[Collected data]
BEGIN

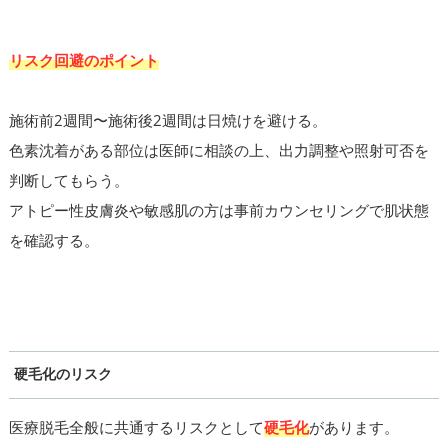
リスク回避のポイント
施術前2週間〜施術後2週間は日焼けを避ける。
色素沈着がある部位は医師に相談の上、出力調整や照射可否を
判断してもらう。
アトピー性皮膚炎や敏感肌の方は事前カウンセリングで肌状態
を確認する。
硬毛化のリスク
医療脱毛全般に共通するリスクとして
硬毛化
があります。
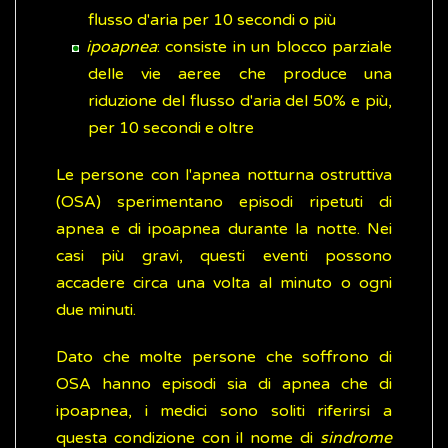
flusso d'aria per 10 secondi o più
ipoapnea
: consiste in un blocco parziale
delle vie aeree che produce una
riduzione del flusso d'aria del 50% e più,
per 10 secondi e oltre
Le persone con l'apnea notturna ostruttiva
(OSA) sperimentano episodi ripetuti di
apnea e di ipoapnea durante la notte. Nei
casi più gravi, questi eventi possono
accadere circa una volta al minuto o ogni
due minuti.
Dato che molte persone che soffrono di
OSA hanno episodi sia di apnea che di
ipoapnea, i medici sono soliti riferirsi a
questa condizione con il nome di
sindrome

END

--- What you have to do ---
Lines that contain "episodi" are the result; find them in the entries above and copy each one.

--- Your solution ---
(OSA) sperimentano episodi ripetuti di
OSA hanno episodi sia di apnea che di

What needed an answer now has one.